On April 27, the Senate Committee on Aging sponsored a briefing entitled, “Aging Without Community: the Consequences of Isolation and Loneliness.” The hearing examined the consequences that social isolation and loneliness can have on older adults and those with disabilities as well as highlighting resources and programs to reduce and prevent isolation. One of the panelists, Richard Creech of Harrisburg, PA, discussed how technology can help maintain and enhance interpersonal relationships. Mr. Creech, who has cerebral palsy and uses a wheelchair, offered his testimony using an augmentative communication device. Watch the archived briefing on theCommittee’s website.
The Architectural and Transportation Barriers Compliance Board (Access Board or Board) released a final rule on January 9 that updates accessibility requirements for information and communication technology (ICT) in the federal sector covered by Section 508 of the Rehabilitation Act. The rule also refreshes guidelines for telecommunications equipment subject to Section 255 of the Communications Act. The rule was developed in response to market trends and innovations in technology. The updated requirements specify the technologies covered and provide requirements for hardware, software, and support documentation and services. Access is addressed for all types of disabilities, including those pertaining to vision, hearing, color perception, speech, cognition, manual dexterity, and reach. The rule restructures provisions so that they are categorized by functionality instead of by product type due to the increasingly multi-functional capabilities of ICT products. The rule will take effect in one year. The Board will conduct awebinar on the rule on February 2.
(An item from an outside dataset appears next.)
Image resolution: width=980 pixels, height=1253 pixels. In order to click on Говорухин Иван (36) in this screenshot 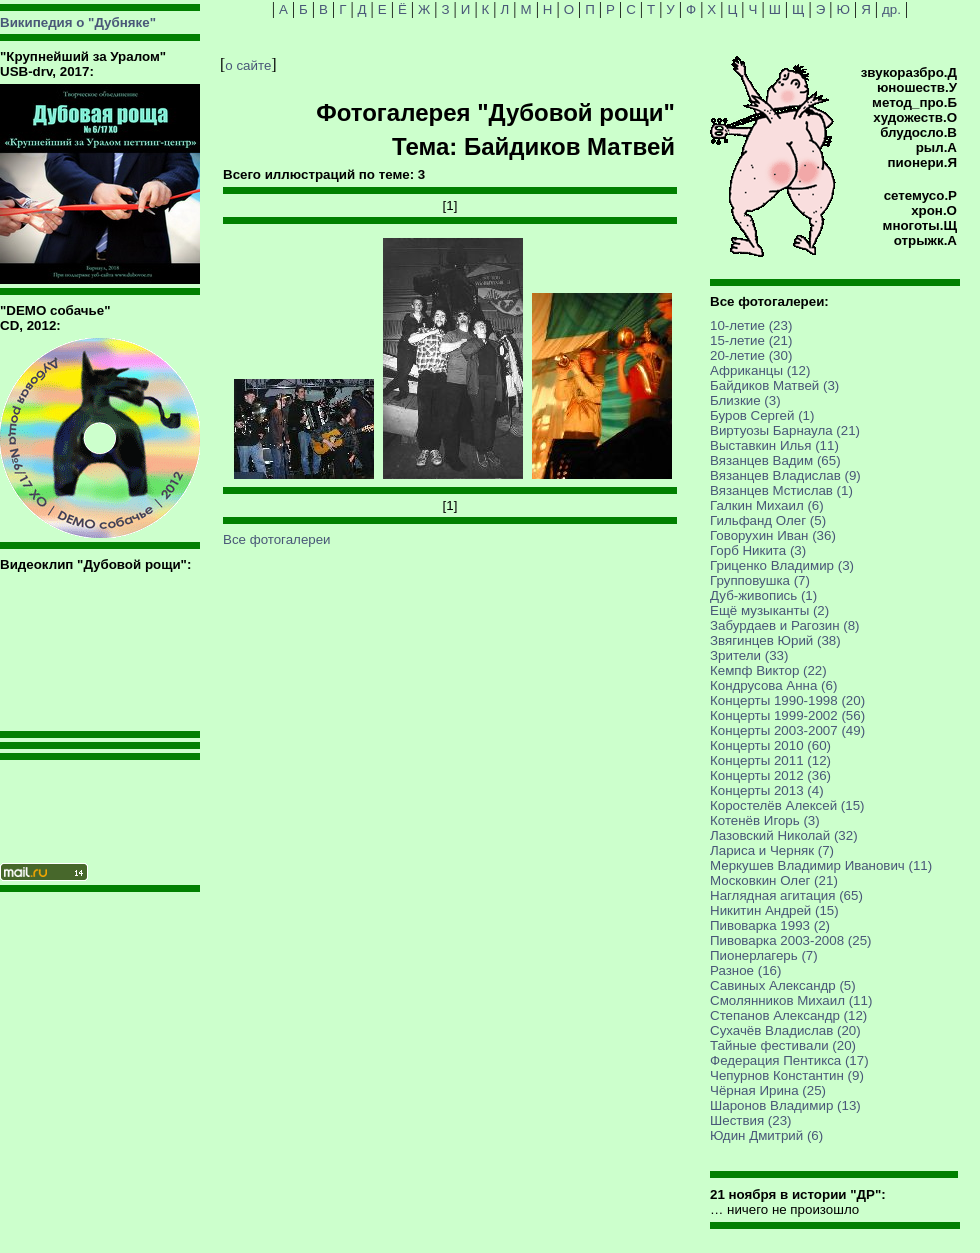 , I will do `click(773, 535)`.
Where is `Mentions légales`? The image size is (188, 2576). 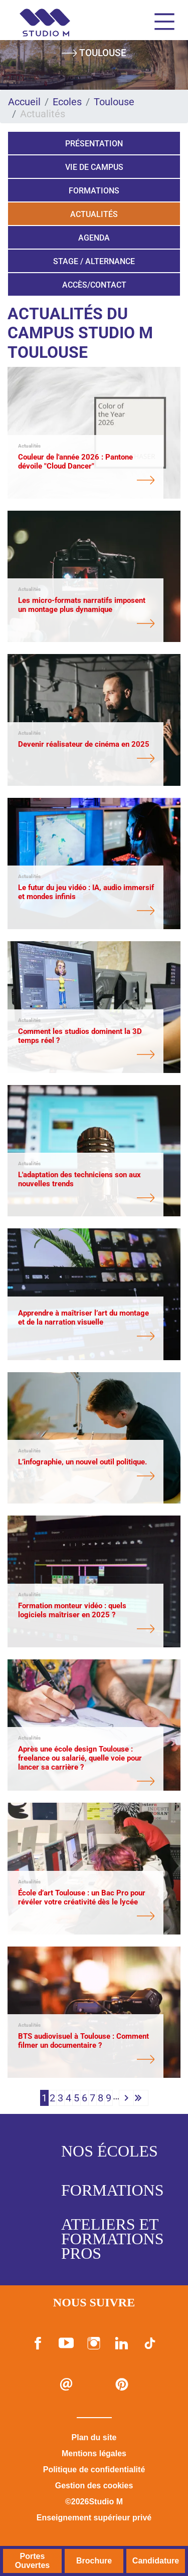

On January 9, the Architectural and Transportation Barriers Compliance Board (Access Board) issued a final rule on Standards for Accessible Medical Diagnostic Equipment (MDE). The accessibility standards provide minimum technical criteria for MDE, including but not limited to, examination tables, examination chairs, weight scales, and mammography equipment. The MDE Standards do not impose any mandatory requirements on health care providers or medical device manufacturers. However, other agencies may issue regulations or adopt policies that require health care providers to acquire accessible MDE that complies with these Standards.